The currency lost some ground towards the end of the previous week on trade-war concerns after the US and China traded tit-for-tat tariffs of 34bn each on lists of imports from the other.
Despite a rise in equity indices at the same time suggesting a market still willing to stomach risk many of the Dollar's emerging market FX adversaries weakened on global growth fears.
Yet still, the greenback lost ground overall as it fell to its more heavily weighted developed market adversaries, the Euro and the Pound.
A further downer for the Dollar was mixed labour data on Friday which although showing a higher than forecast (213k) number of people acquiring jobs in June showed a lower-than-expected rise in wages, of only 0.2%, which was disappointing. Wages are now the most significant indicator for the currency since they impact more directly on inflation and interest rates; higher interest rates generally drive up currencies as they boost inflows of foreign capital seeking somewhere lucrative to park.
Which brings us on the primary drivers for the currency in the week ahead, inflation data and its potential impact on the decision-making of the body in charge of setting interest rates in the US, the Federal Reserve (Fed).
The latest brace of CPI numbers are expected on Thursday, July 12 at 12.30 GMT, and as headline inflation rises up ever closer to 3.0% investors will be asking when the Fed next decides to raise interest rates in a bid to cool it down.
"Although the consumer price index is not the Fed’s preferred inflation gauge, the fact that it is headed for the 3% mark nevertheless signifies that inflationary pressures, whilst modest, are present in the US economy, laying the risks firmly to the upside." Rafi Bouyadjuidan, an analyst at XM.
The minutes from the Fed's most recent interest rate meeting out at the end of last week suggested it continues to expect to raise interest rates at the same rate as previously but if inflation accelerates it could increase their sense of urgency and push up the Dollar in the process.
"The overnight FOMC Minutes release came out largely in line with expectations. The Federal Reserve once again outlined their consistent bias towards higher US interest rates. This should be supportive towards the Dollar over the medium and longer-term, as a result of investors being reminded of the ever-stretching divergence in economic and monetary policy between the United States and its developed counterparts," says Jameel Ahmed, global head of currency strategy and Market Research at FXTM.
CPI is not the only inflation gauge out in the week ahead, factory gate prices, or PPI, are out as well, scheduled for release at 12.30 on Wednesday, July 11.
Data and Events to Watch in the Week Ahead for Sterling
The reaction of the EU to Theresa's new Brexit proposal, especially that of the EU's chief negotiator Michel Barnier, will be a key issue in the week ahead for Sterling, probably the most significant event, assuming a reaction is forthcoming.

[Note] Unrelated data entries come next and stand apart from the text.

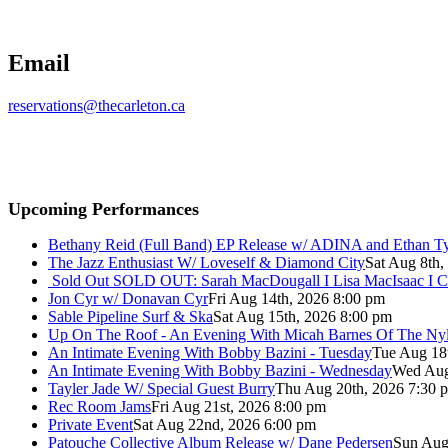
Email
reservations@thecarleton.ca
Upcoming Performances
Bethany Reid (Full Band) EP Release w/ ADINA and Ethan T
The Jazz Enthusiast W/ Loveself & Diamond City
Sat Aug 8th,
Sold Out
SOLD OUT: Sarah MacDougall I Lisa MacIsaac I C
Jon Cyr w/ Donavan Cyr
Fri Aug 14th, 2026 8:00 pm
Sable Pipeline Surf & Ska
Sat Aug 15th, 2026 8:00 pm
Up On The Roof - An Evening With Micah Barnes Of The Ny
An Intimate Evening With Bobby Bazini - Tuesday
Tue Aug 18
An Intimate Evening With Bobby Bazini - Wednesday
Wed Aug
Tayler Jade W/ Special Guest Burry
Thu Aug 20th, 2026 7:30 
Rec Room Jams
Fri Aug 21st, 2026 8:00 pm
Private Event
Sat Aug 22nd, 2026 6:00 pm
Patouche Collective Album Release w/ Dane Pedersen
Sun Aug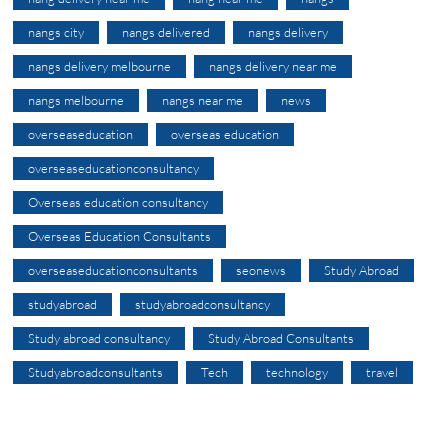
nangs city
nangs delivered
nangs delivery
nangs delivery melbourne
nangs delivery near me
nangs melbourne
nangs near me
news
overseaseducation
overseas education
overseaseducationconsultancy
Overseas education consultancy
Overseas Education Consultants
overseaseducationconsultants
seonews
Study Abroad
studyabroad
studyabroadconsultancy
Study abroad consultancy
Study Abroad Consultants
Studyabroadconsultants
Tech
technology
travel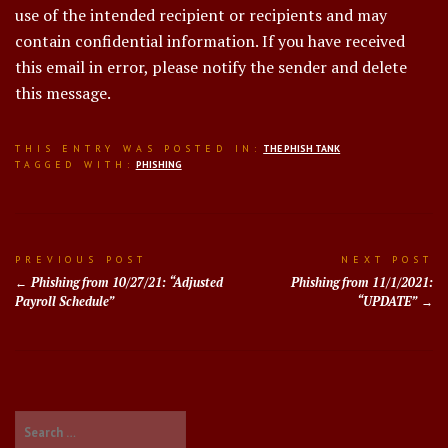
use of the intended recipient or recipients and may
contain confidential information. If you have received
this email in error, please notify the sender and delete
this message.
THIS ENTRY WAS POSTED IN:
THE PHISH TANK
TAGGED WITH:
PHISHING
Post
PREVIOUS POST
NEXT POST
Phishing from 10/27/21: “Adjusted
Phishing from 11/1/2021:
navigation
Payroll Schedule”
“UPDATE”
Search
for:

"While GBPUSD advanced on news that UK Prime Minister Theresa May won support for her 'soft Brexit' approach to the customs union internally, the real test is whether the EU is warm to their position," says John Kicklighter chief strategist at DailyFX.com.
Beyond that, however, it is a relatively quiet week for the Pound, with the most significant data industrial and manufacturing production, and trade data for May released on Tuesday, July 10 at 8.30 GMT.
Last week the pound was supported by strong Services PMI data for June which helped dispel fears of the Q1 slowdown extending into Q2 - the big question now is whether heavy industry experienced the same recovery and if it did it will probably support Sterling.
"A strong set of figures would almost certainly give the pound another leg up," says Rafi Bouyadjuidan, an analyst at XM in his week ahead commentary.
Yet not all analysts share his view:
"The manufacturing output is unlikely to alter the view of Sterling trapped in corrective mode against the US Dollar in the week ahead," counters Mario Blascak, an analyst at FXStreet.
The other main release for the Pound is the new monthly GDP estimate (for May) out at the same time as the other data on Tuesday.